_DIRECTIONS FOR THIS TASK_: Beginning with the line where "Operations / Management (113, 1169)" occurs, set down each line of the records through the final one, exactly and without additions.

_DATA TO PROCESS_:
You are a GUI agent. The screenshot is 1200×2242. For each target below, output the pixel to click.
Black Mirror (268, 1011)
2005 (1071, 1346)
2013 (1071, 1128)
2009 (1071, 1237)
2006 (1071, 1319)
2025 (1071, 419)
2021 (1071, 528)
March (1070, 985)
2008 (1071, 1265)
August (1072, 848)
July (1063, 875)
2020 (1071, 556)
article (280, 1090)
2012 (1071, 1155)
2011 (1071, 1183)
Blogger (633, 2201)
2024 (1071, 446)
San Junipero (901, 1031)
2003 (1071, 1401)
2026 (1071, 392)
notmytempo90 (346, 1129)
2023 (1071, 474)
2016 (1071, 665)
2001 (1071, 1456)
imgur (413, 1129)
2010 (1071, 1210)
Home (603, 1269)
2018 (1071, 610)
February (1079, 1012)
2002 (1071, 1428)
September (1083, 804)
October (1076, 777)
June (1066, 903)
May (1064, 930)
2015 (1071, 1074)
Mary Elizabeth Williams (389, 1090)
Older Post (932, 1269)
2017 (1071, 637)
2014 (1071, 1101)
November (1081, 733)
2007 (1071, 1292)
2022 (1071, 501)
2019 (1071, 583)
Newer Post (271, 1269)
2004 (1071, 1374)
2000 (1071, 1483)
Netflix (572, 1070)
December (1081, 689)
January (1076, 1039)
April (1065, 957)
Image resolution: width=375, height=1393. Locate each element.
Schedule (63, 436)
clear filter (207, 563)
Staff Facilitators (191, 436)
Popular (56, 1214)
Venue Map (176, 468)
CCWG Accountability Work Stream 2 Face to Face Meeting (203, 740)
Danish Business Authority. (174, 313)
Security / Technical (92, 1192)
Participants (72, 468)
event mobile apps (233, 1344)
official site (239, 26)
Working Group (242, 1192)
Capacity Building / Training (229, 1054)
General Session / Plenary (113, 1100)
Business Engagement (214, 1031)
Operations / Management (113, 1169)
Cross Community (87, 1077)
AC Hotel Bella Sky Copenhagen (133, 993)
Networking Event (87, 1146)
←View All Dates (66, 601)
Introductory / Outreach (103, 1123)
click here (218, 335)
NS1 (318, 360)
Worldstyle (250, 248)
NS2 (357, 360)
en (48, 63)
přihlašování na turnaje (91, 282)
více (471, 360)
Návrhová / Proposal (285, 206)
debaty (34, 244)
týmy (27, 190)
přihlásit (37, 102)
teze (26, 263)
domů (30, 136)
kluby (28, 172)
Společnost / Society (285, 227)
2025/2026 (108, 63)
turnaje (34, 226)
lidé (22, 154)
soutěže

_ANSWER TO THIS TASK_:
Operations / Management (113, 1169)
Cross Community (87, 1077)
AC Hotel Bella Sky Copenhagen (133, 993)
Networking Event (87, 1146)
←View All Dates (66, 601)
Introductory / Outreach (103, 1123)
click here (218, 335)
NS1 (318, 360)
Worldstyle (250, 248)
NS2 (357, 360)
en (48, 63)
přihlašování na turnaje (91, 282)
více (471, 360)
Návrhová / Proposal (285, 206)
debaty (34, 244)
týmy (27, 190)
přihlásit (37, 102)
teze (26, 263)
domů (30, 136)
kluby (28, 172)
Společnost / Society (285, 227)
2025/2026 (108, 63)
turnaje (34, 226)
lidé (22, 154)
soutěže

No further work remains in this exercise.